SIMD-0215: accounts lattice hash

simd: '0215'
title: Homomorphic Hashing of Account State
authors:
  - Brooks Prumo
  - Emanuele Cesena
  - Josh Siegel
  - Sam Kim
category: Standard
type: Core
status: Accepted
created: 2024-12-20
feature: LTHasHQX6661DaDD4S6A2TFi6QBuiwXKv66fB1obfHq
development:
  - Agave: Implemented (v2.2)
  - Firedancer: Implemented (v0.2)

Summary

This proposal adds a new hash, Accounts Lattice Hash, that uses homomorphic hashing to maintain a hash of the total account state. The Accounts Lattice Hash is both fast to update, and secure, enabling (1) every block to contain the hash of all accounts, instead of only the accounts changed in that block, and (2) removing the Epoch Accounts Hash.

Motivation

The main goal is to scale Solana to billions accounts, and compute a "hash of all accounts" in practical time and space.

Currently there are two main kinds of accounts hashes used in Solana:

  1. The Epoch Accounts Hash, which is a merkle-based hash of the total account state.
  2. The Accounts Delta Hash, which is also a merkle-based hash of accounts written in a single block.

Both of these hashes have limitations. They calculate the root of a Merkle tree of accounts, sorted by public key, which makes scaling challenging due to the amount of data required. This is also why there are two distinct hashes: the Epoch Accounts Hash hashes the every account, but is infrequent; and the Accounts Delta Hash is every block, but only contains the subset of accounts written in that block.

Ideally every block would contain a hash of the total account state.

Homomorphic hashing functions enable computing the hash of the total account state by incrementally accumulating the hash of each account. This removes the need to sort and maintain large intermediate state.

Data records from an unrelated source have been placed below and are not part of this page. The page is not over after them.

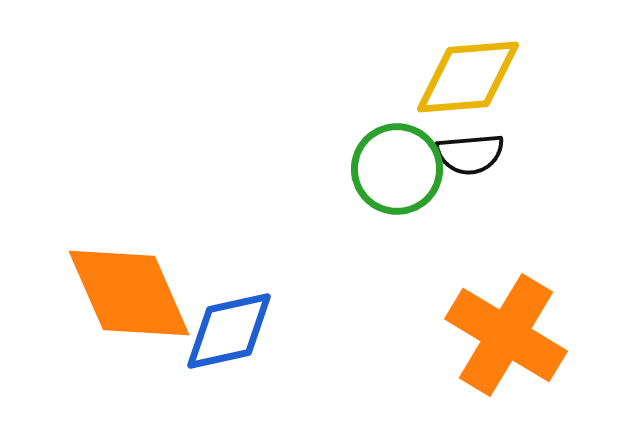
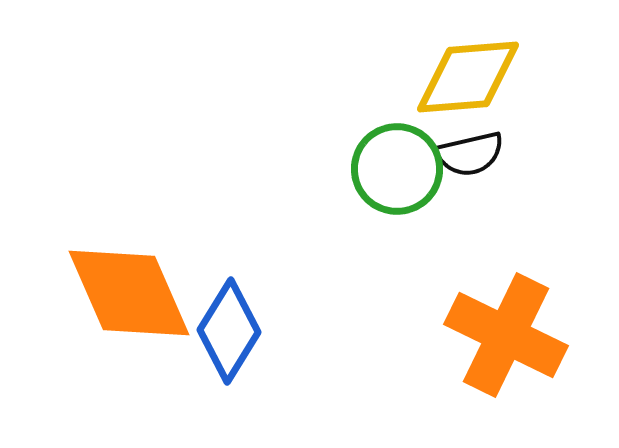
black semicircle: rotated 8 degrees counterclockwise
blue diamond: rotated 46 degrees counterclockwise
orange cross: rotated 5 degrees counterclockwise
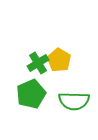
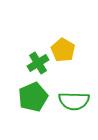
yellow pentagon: moved 4 px right, 10 px up
green pentagon: moved 2 px right, 3 px down
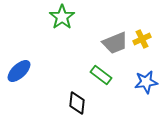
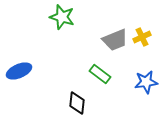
green star: rotated 20 degrees counterclockwise
yellow cross: moved 2 px up
gray trapezoid: moved 3 px up
blue ellipse: rotated 20 degrees clockwise
green rectangle: moved 1 px left, 1 px up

Said another way, the total account state hash for block B can now be computed from block B - 1's total account state hash plus only the accounts that changed in block B.

New Terminology

Accounts Lattice Hash is the new "hash of all accounts", built using a lattice-based homomorphic hashing function.

Homomorphic hashing "is the concept to solve the following problem: Given the hash of an input, along with a small update to the input, how can you compute the hash of the new input with its update applied, without having to recompute the entire hash from scratch?" [1].

Lattice hash is the specific homomorphic hashing function chosen to compute both an individual account hash, and the hash of all accounts.

Detailed Design

Defining LtHash

LtHash is the 2048-byte result of hashing an input with the lattice hashing function.

A hash function has interface: init, append, fini. A homomorphic hash function has two additional methods: add, sub. Finally, it is convenient to have a 32-byte result, so we introduce the method: out.

For LtHash:

init(): is blake3.init append(data): is blake3.append(data) fini(): is blake3_xof.fini(2048), i.e. return a 2048-byte output using the property that Blake3 is an eXtendable Output Function (XOF). add(a, b): interpret the hash values a, b as arrays of 1024 u16s. Wrapping-add each pair of elements in the arrays. sub(a, b): interpret the hash values a, b as arrays of 1024 u16s. Wrapping-sub each pair of elements in the arrays. out(a): blake3.fini( blake3.append( blake3.init(), a ) ), i.e. the 32-byte blake3 of the 2048-byte data.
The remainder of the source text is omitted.